KEY POINTS:
The company that is challenging the Vodafone-Telecom duopoly for mobile phones has secured access to the 022 prefix for its customers.
But despite having hired hundreds of staff to establish its new network, it has still not announced its brand name and launch date.
New Zealand Communications regulatory manager Bill McCabe said that rights to the 022 prefix made it easier to draw customers from Telecom and Vodafone. On Friday McCabe insisted it was on track to build its network and take on the incumbents.
But he would not hint at a launch date or brand name for the new 3G phone service, which will aim at lowering New Zealand's notoriously high mobile phone rates.
New Zealand Communications is owned by Hong Kong-based General Enterprise Management, Communication Venture Partners of London and Trilogy International Partners, with a 20 per cent Maori interest through the Hauraki Trust.
The company is believed to have held talks with Richard Branson's Virgin Mobile.
A tie-up would give the mobile challenger a head start attracting customers from Vodafone and Telecom.
But New Zealand Communications said on Friday that it would launch with a new brand name.
Telecommunications Users Association of New Zealand chief Ernie Newman said the allocation of the 022 number could be seen as a small marketing win.
He said he was impressed with the new player after visiting the company and witnessing its push to establish its network.
New Zealand Communications had been "written off" by the industry after slow progress but it proved to have the energy to get the network up and running.
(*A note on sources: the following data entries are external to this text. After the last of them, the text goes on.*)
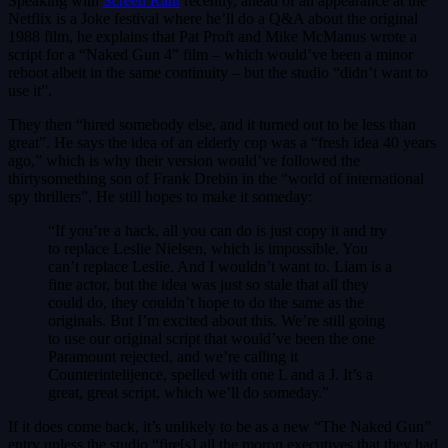
Speaking with
Screen Rant
recently, ahead of an appearance at the
Netflix is a Joke festival where he’ll do a Q&A about the original
1988 film, he explains that Pat Proft and Mike McManus wrote a
script for a “Naked Gun 4” film – which would’ve been a minor
reboot albeit in the same continuity – but the studio “didn’t want to
use it”.
They then “hired somebody else, and it turned out to be less than
great”. He says the idea of an elderly cop was a “fresh idea 40 years
ago,” which is why their version would’ve followed the
thirtysomething son of Frank Drebin in the “world of international
spy thrillers”. He still hopes to make it someday:
“If you’re a hack, all you can do is just copy it and try
to replace Leslie Nielsen, which is impossible. You
can’t replace Leslie. And I wouldn’t want to. Liam is a
fine actor, but the idea was just so stale that all they
could do, they couldn’t hope to do the same as the
originals. But I’m excited about this. We’re still going
to use our original script that would’ve been the one
Paramount rejected, and we’re calling it
Counterintelijence, spelled with one L and a J. It’s a
great, great script, which we’ll do someday.”
If it does come back, it’s unlikely to be as a new “The Naked Gun”
entry unless the studio “fire[s] all the moron executives that they had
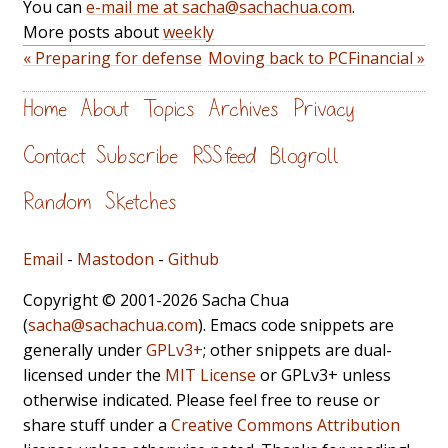
You can
e-mail me at sacha@sachachua.com
.
More posts about
weekly
« Preparing for defense
Moving back to PCFinancial »
Home
About
Topics
Archives
Privacy
Contact
Subscribe
RSS feed
Blogroll
Random
Sketches
Email
-
Mastodon
-
Github
Copyright © 2001-2026 Sacha Chua
(
sacha@sachachua.com
). Emacs code snippets are
generally under
GPLv3+
; other snippets are dual-
licensed under the
MIT License
or GPLv3+ unless
otherwise indicated. Please feel free to reuse or
share stuff under a
Creative Commons Attribution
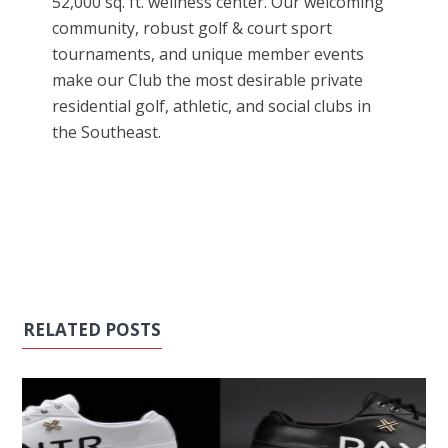
52,000 sq. ft. wellness center. Our welcoming
community, robust golf & court sport
tournaments, and unique member events
make our Club the most desirable private
residential golf, athletic, and social clubs in
the Southeast.
RELATED POSTS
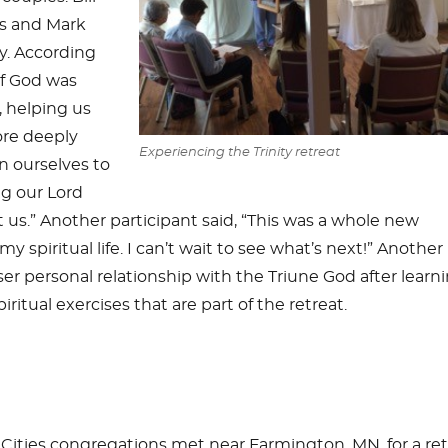
s and Mark
y. According
of God was
, helping us
ore deeply
Experiencing the Trinity
retreat
n ourselves to
ng our Lord
 us.” Another participant said, “This was a whole new
y spiritual life. I can’t wait to see what’s next!” Another
er personal relationship with the Triune God after learn
iritual exercises that are part of the retreat.
ities congregations met near Farmington, MN, for a ret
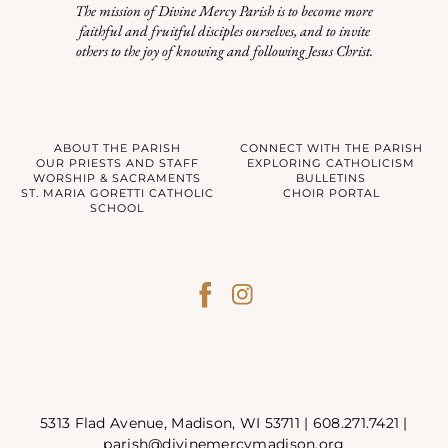
The mission of Divine Mercy Parish is to become more
faithful and fruitful disciples ourselves, and to invite
others to the joy of knowing and following Jesus Christ.
ABOUT THE PARISH
CONNECT WITH THE PARISH
OUR PRIESTS AND STAFF
EXPLORING CATHOLICISM
WORSHIP & SACRAMENTS
BULLETINS
ST. MARIA GORETTI CATHOLIC
CHOIR PORTAL
SCHOOL
5313 Flad Avenue, Madison, WI 53711 |
608.271.7421
|
parish@divinemercymadison.org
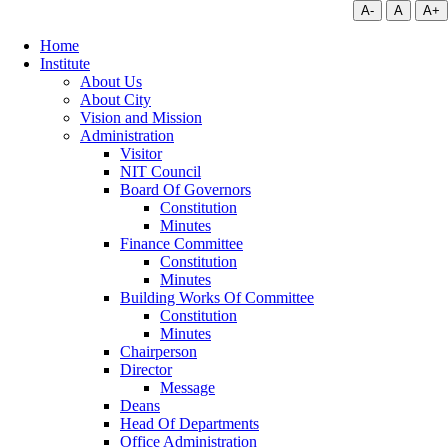
A-
A
A+
Home
Institute
About Us
About City
Vision and Mission
Administration
Visitor
NIT Council
Board Of Governors
Constitution
Minutes
Finance Committee
Constitution
Minutes
Building Works Of Committee
Constitution
Minutes
Chairperson
Director
Message
Deans
Head Of Departments
Office Administration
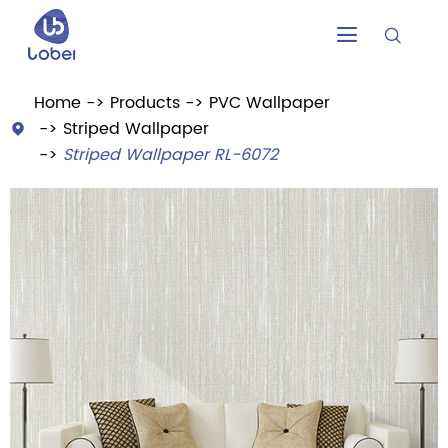


Home
Products
PVC Wallpaper
Striped Wallpaper

Striped Wallpaper RL-6072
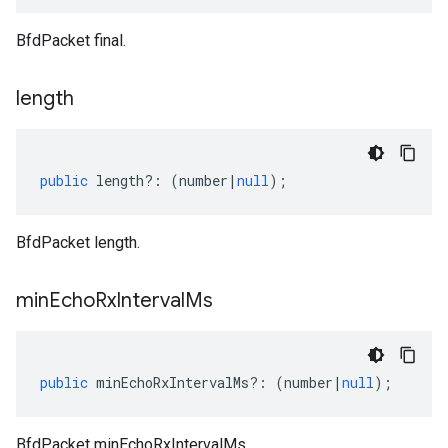
BfdPacket final.
length
public
length
?:
(
number
|
null
);
BfdPacket length.
min
Echo
Rx
Interval
Ms
public
minEchoRxIntervalMs
?:
(
number
|
null
);
BfdPacket minEchoRxIntervalMs.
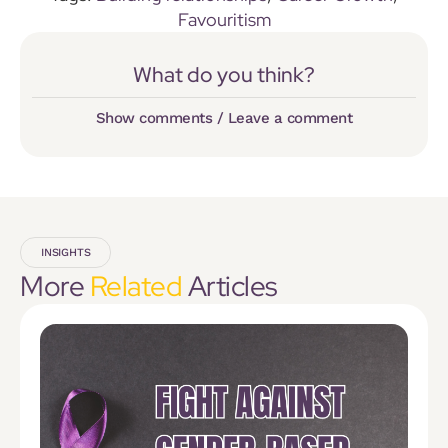
Favouritism
What do you think?
Show comments / Leave a comment
INSIGHTS
More
Related
Articles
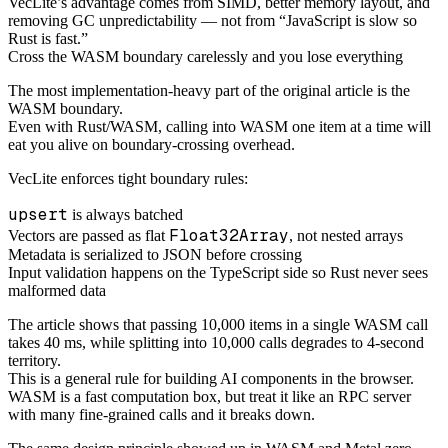
VecLite’s advantage comes from SIMD, better memory layout, and
removing GC unpredictability — not from “JavaScript is slow so
Rust is fast.”
Cross the WASM boundary carelessly and you lose everything
The most implementation-heavy part of the original article is the
WASM boundary.
Even with Rust/WASM, calling into WASM one item at a time will
eat you alive on boundary-crossing overhead.
VecLite enforces tight boundary rules:
upsert
is always batched
Float32Array
Vectors are passed as flat
, not nested arrays
Metadata is serialized to JSON before crossing
Input validation happens on the TypeScript side so Rust never sees
malformed data
The article shows that passing 10,000 items in a single WASM call
takes 40 ms, while splitting into 10,000 calls degrades to 4-second
territory.
This is a general rule for building AI components in the browser.
WASM is a fast computation box, but treat it like an RPC server
with many fine-grained calls and it breaks down.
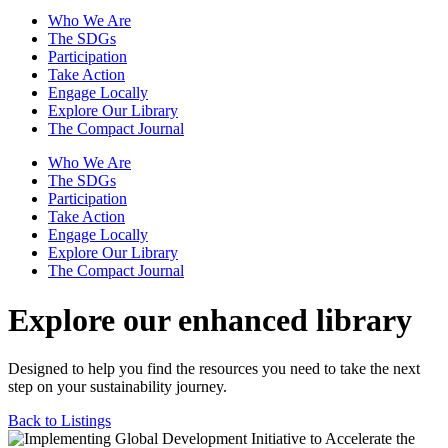
Who We Are
The SDGs
Participation
Take Action
Engage Locally
Explore Our Library
The Compact Journal
Who We Are
The SDGs
Participation
Take Action
Engage Locally
Explore Our Library
The Compact Journal
Explore our enhanced library
Designed to help you find the resources you need to take the next
step on your sustainability journey.
Back to Listings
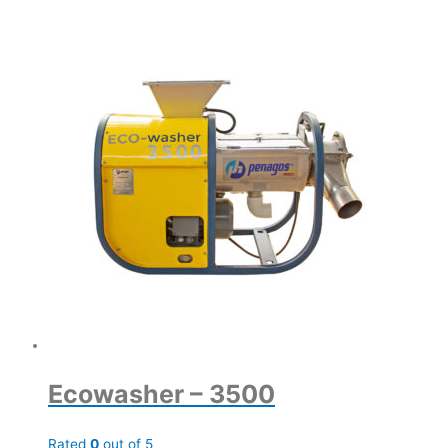
Ecowasher – 3500
Rated
0
out of 5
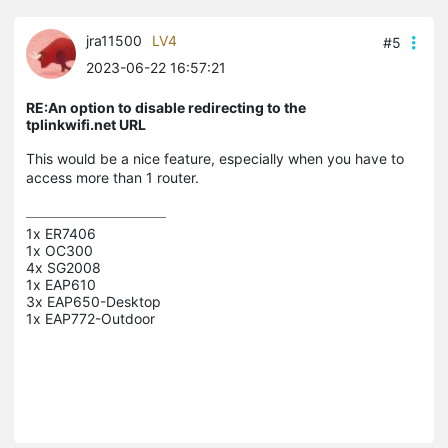
jra11500
LV4
#5
2023-06-22 16:57:21
RE:An option to disable redirecting to the
tplinkwifi.net URL
This would be a nice feature, especially when you have to
access more than 1 router.
1x ER7406

1x OC300

4x SG2008

1x EAP610

3x EAP650-Desktop
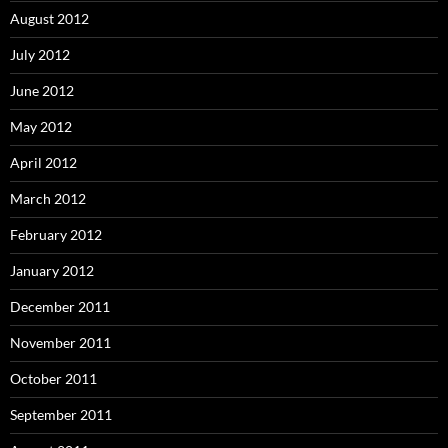
August 2012
July 2012
June 2012
May 2012
April 2012
March 2012
February 2012
January 2012
December 2011
November 2011
October 2011
September 2011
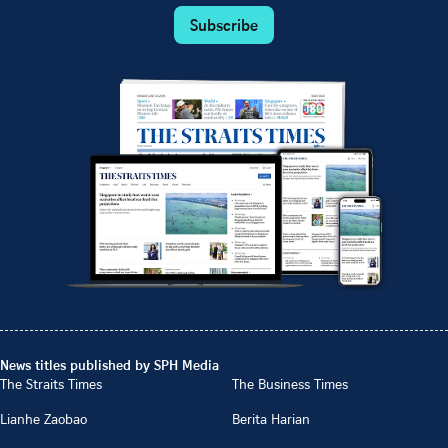
Subscribe
News titles published by SPH Media
The Straits Times
The Business Times
Lianhe Zaobao
Berita Harian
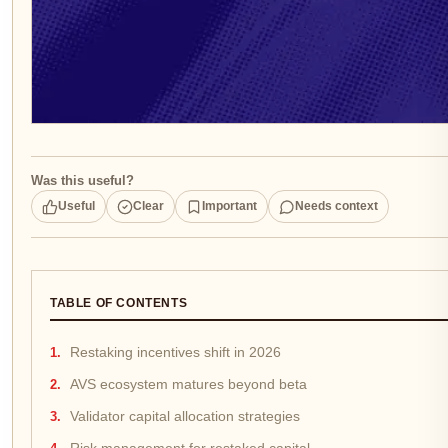
Was this useful?
Useful
Clear
Important
Needs context
TABLE OF CONTENTS
Restaking incentives shift in 2026
AVS ecosystem matures beyond beta
Validator capital allocation strategies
"They have a lot of obstacles in front of them, but I would predict that the day they announce their launch date the high prices New Zealanders are paying for mobile phone services will begin to fall," Newman said.
McCabe acknowledged that any launch this year would coincide with marketing efforts for the established players, as Telecom pushes ahead with the belated launch of its new 3G network scheduled for June.
Vodafone has signalled it will match that marketing.
New Zealand Communications is the only full network that is launching in competition with Vodafone and Telecom.
But it is not the only new mobile brand on the market.
Vodafone is wholesaling access to its mobile network with youth-oriented Black and White, and Compass. But these brands will be limited in their ability to challenge the big players on price.
McCabe confirmed that a regulatory battle was looming with a Commerce Commission inquiry into termination charges - the prices that networks charge for callers into their networks.
New Zealand Communications argues that high prices for these wholesale termination rights - the price for accessing their callers - are used by Telecom and Vodafone to prevent new competitors.